= Supplied material =
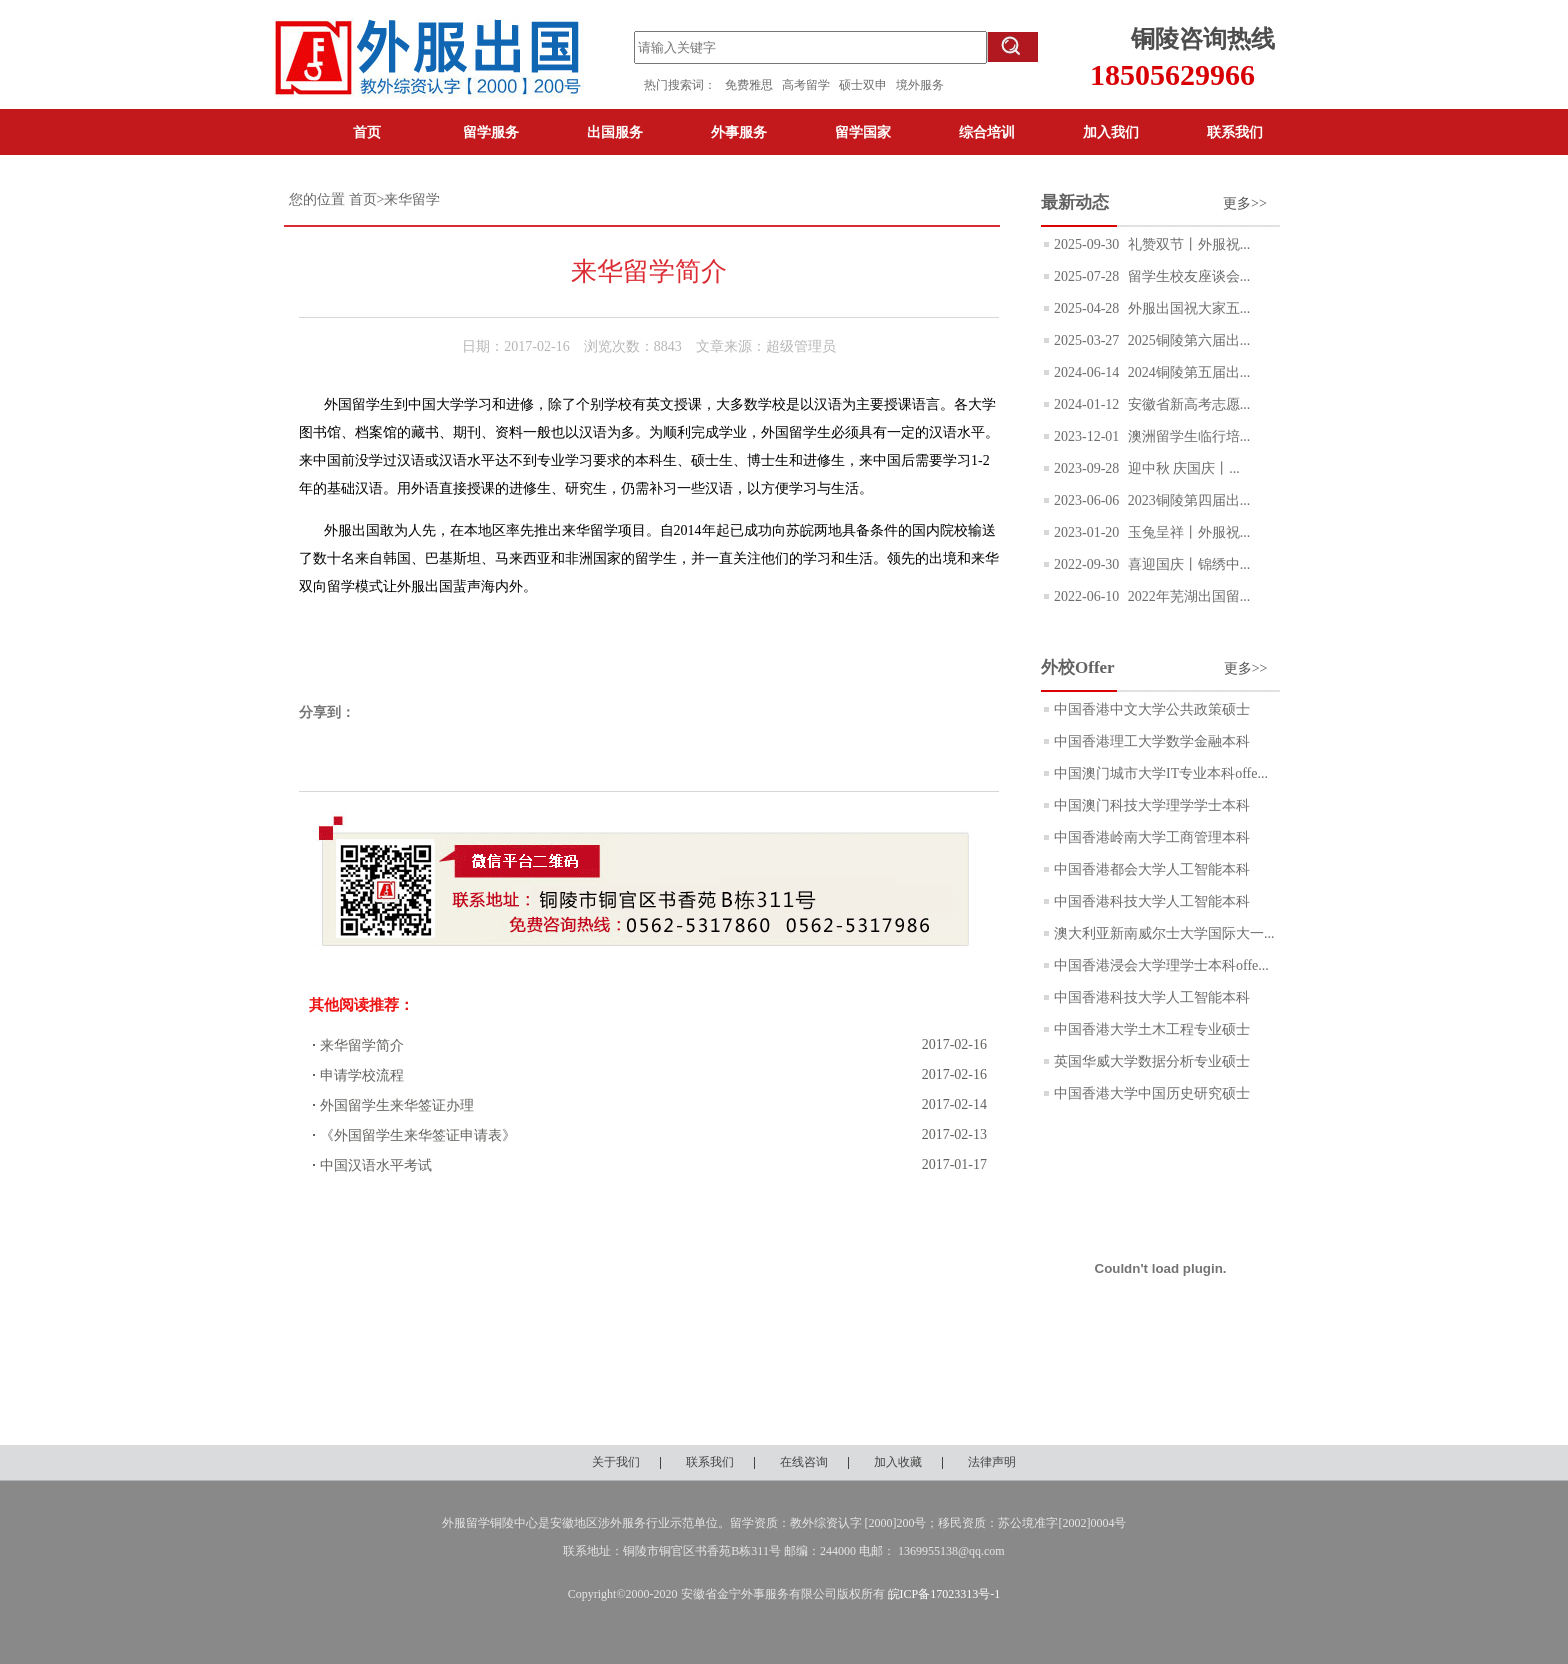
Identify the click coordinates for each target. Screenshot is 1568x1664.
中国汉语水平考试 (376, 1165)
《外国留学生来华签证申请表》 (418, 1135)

...

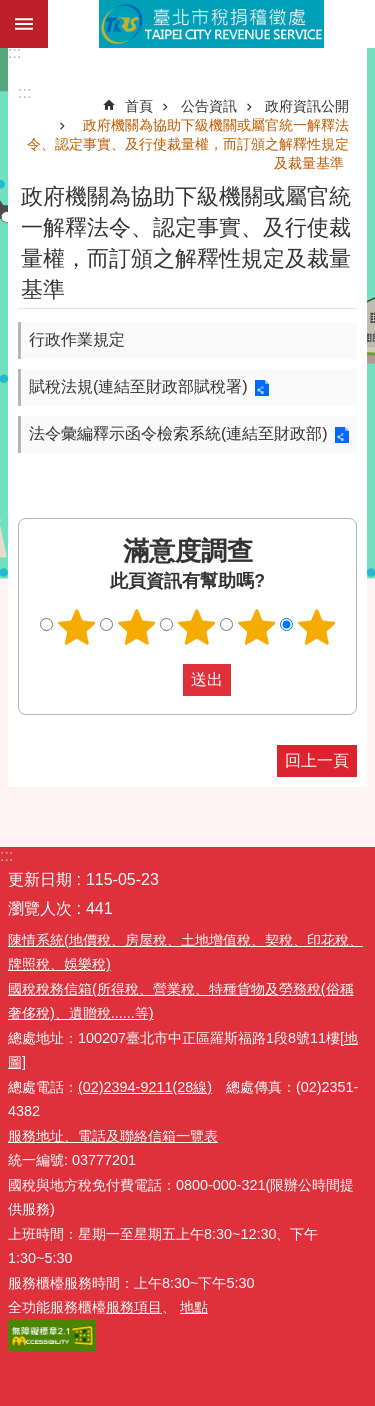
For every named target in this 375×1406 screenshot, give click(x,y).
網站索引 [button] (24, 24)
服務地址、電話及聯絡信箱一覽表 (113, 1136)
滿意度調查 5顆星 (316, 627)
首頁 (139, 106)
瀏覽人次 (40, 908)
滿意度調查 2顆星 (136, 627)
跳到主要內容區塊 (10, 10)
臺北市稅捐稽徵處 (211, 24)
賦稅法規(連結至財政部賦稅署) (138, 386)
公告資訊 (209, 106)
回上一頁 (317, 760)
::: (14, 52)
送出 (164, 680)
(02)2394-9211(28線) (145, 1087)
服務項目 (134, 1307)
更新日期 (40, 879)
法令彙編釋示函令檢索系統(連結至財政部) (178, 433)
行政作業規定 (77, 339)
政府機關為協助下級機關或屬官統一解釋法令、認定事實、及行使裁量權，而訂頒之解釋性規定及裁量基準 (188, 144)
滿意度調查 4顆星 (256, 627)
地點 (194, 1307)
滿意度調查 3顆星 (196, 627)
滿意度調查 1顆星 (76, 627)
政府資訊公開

= Problem =
From the listing above, copy every line that holds the string "滿意度調查".

= Written answer =
滿意度調查 5顆星 (316, 627)
滿意度調查 2顆星 (136, 627)
滿意度調查 4顆星 (256, 627)
滿意度調查 3顆星 (196, 627)
滿意度調查 1顆星 (76, 627)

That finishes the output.